As bad as it gets – A DB2 support nightmare!
Imagine the scene – a broken database on an unsupported version of DB2, with no backups or log files to recover the database. Yes, this one really was the stuff of nightmares!
An erroneous script had deleted a few transaction log files that had a ‘last changed’ date of more than 45 days. The same script had caused other errors and a database restart was required, but the database did not start. The database was looking for an old log file, which had just been deleted by the script. As the policy was to retain the backups and archive logs for 30 days, this log file was deleted from the archive logs too.
The database was tiny – less than 50GB. Nevertheless, it was a very important one, with a number of web facing apps relying on it for important features. To make matters worse, the version of DB2 in use had passed its “End of Service” date, so DB2 support was not willing to investigate (though they were happy to guide).
When we got involved a few hours after the incident, panic had set in. Based on information available (saved snapshots and db2diag.log file), we were able to conclude that there was a transaction which started in the log file the database was looking for. This transaction was never completed. The rate of change of data was so small, the configured log numbers could go on for more than 45 days.
The options available were to extract the data from the latest backup image (using tools like High Performance Unload) or extract the data from the damaged database (using db2dart). The latter option was chosen as this would allow us to recover the most recent data.
Without further delay, we ran db2dart on the database to check for any errors and to get the Tablespace id, Table id and the total number of pages allocated to each table. We were then able to use the information to build the db2dart command with the DDEL option to extract the data in delimited format. db2dart with the DDEL option is interactive (i.e., when the command is run, it prompts for the tablesapce id, tableid and the page range to extract the data).
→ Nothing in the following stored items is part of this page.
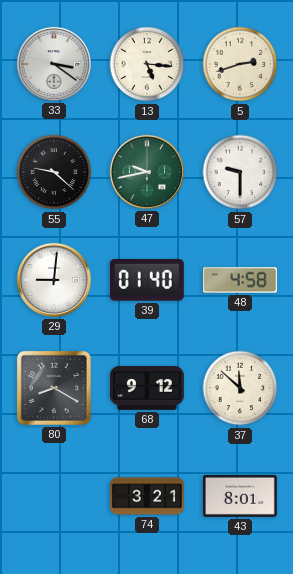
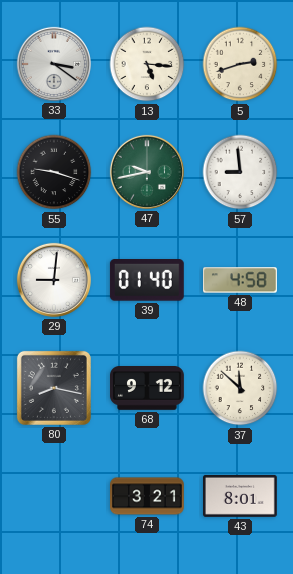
55: 9:22 -> 9:18
57: 9:30 -> 8:59
80: 8:20 -> 8:17
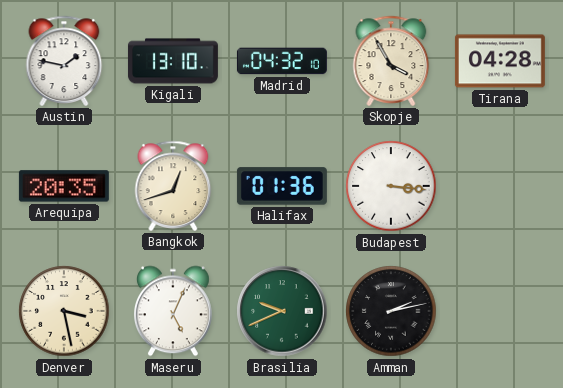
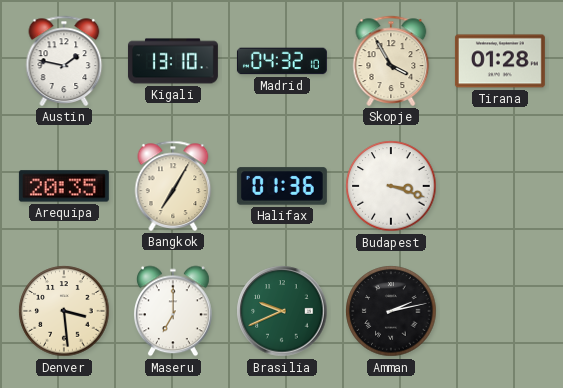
Tirana: 04:28 -> 01:28
Bangkok: 12:42 -> 7:05
Budapest: 3:16 -> 3:18
Denver: 3:28 -> 3:29
Maseru: 5:04 -> 7:00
This meant that the extract could not be scripted but had to be done manually for each of the 300+ tables.
Once that mind-numbing task was complete, we created a new database with the DDL that was available (thankfully, they had a db2look output from the production database less than a week before the incident). Finally, we loaded the extracted data to the new database and ran runstats on the table and indexes.
After a few hiccups and 15 hrs of db2dart, import/load, runstats and data fixes, the database was available for the application. The database was down for more than 20 hours, but it was back in one piece with nearly no data loss. Quite an achievement under the circumstances!
Lessons learned:
•Be aware of advanced recovery tools such as db2dart – they can be lifesavers in extreme situations.
•Do not touch the active log directory.
•Configure a log archiving strategy that archives log files to a different location than that of the active log directory.
•Have a scheduled clean up procedure for the archive log directory.
•The most recent active transaction log file can be found by listing the database configuration parameters. Make absolutely sure you don’t need a log file before deleting it.
•If possible, keep at least one backup image on disk.